While I was a modder long ago, I was just as dumb as the next guy. Having no prior experience of how the world works nor what kind of consequences there would be from doing this or doing that, I’d be doing reckless things, doing projects that would eventually end up in the toilet, wasting ridiculous amount of time on doing a task that either was pointless or could have been handled more efficiently or believing some dumb shit knowledge that I’d inevitably need to unlearn.

So the question arises:

Can this massive waste of time and effort be prevented? Can the mistakes be stopped before they ever happen? Can something be learned without needing to experience the pain and regret?

I think yes, through intellectual awareness. Although learning through regret in many cases will still be a thing that many people are doomed to go through. Either because of desperation, lack of time/resources or pressure of some kind.

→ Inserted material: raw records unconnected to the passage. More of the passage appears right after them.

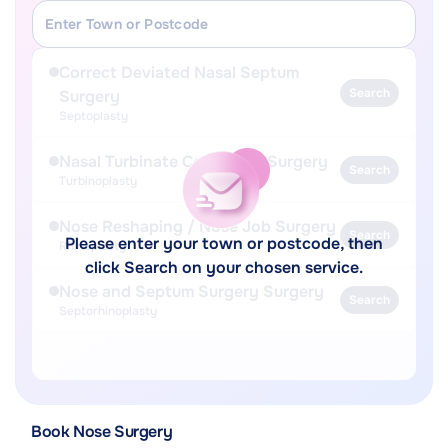
Correct Deviated Nasal Septum
Search
Surgery
Septoplasty
Nasal Turbinate Correction Surgery
Search
Turbinoplasty
Nose Reshaping / Nose Job Surgery
Search
Please enter your town or postcode, then
Rhinoplasty
click Search on your chosen service.
Nose and Septum Surgery Surgery
Search
Septorhinoplasty
Book Nose Surgery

But I think it is possible to learn and create something remarkable, while avoiding taking actions that will have you regret and cause you long term pain as they did with Xatar as he sits in prison.

My earlier blog post about if video games can cause violence holds the answer to that. Using the medium of video games, or actually any art for that matter or even a controlled real life recreation, one can be shown the consequence of something, without the person having to learn that mistake through regret.


If you imagine for a second that this would happen to you if you smoke, how likely would you be willing to try it or continue it?

This worked powerfully on me on the subject of alcohol and smoking. Having the experience of seeing what alcohol does to people around me, seeing how dangerous a person can become under the influence of drunkness, endangering both your well-being as well as their own, meanwhile understanding the science and engineering behind the construction of a cigarette, of the poisons it contains and how it causes addiction, effects of withdrawals and so on, was enough to give me that intellectual understanding of never wanting to touch that shit in my life.

The whole concept is similar to vaccination against a virus. You inject a controlled, weak strain of the virus into yourself, which is weak enough for your immune system to steamroll it, but in doing so it learns how the virus works. So when the real virus infects you, it can be stopped efficiently and safely. Same with game design. Immerse the player in a controlled environment where they get to feel that pain for themselves through their playable character or through an NPC that the player may observe to gain awareness of what consequences a certain action might give, so they’ll know better what to do if this is about to happen in real life.

Still, until the better alternative is made and proper education is put into place to raise awareness, people will be doomed to destroy the lives of other or themselves. I want to try doing what I can for this in the space of video game design, but it will take me time before I study design patterns, get my pixel art library business running to have the security to do said studying and design work to create the projects that would raise the awareness I’m talking about.

Until then, I’ll be watching the titanic crash into the iceberg over and over again.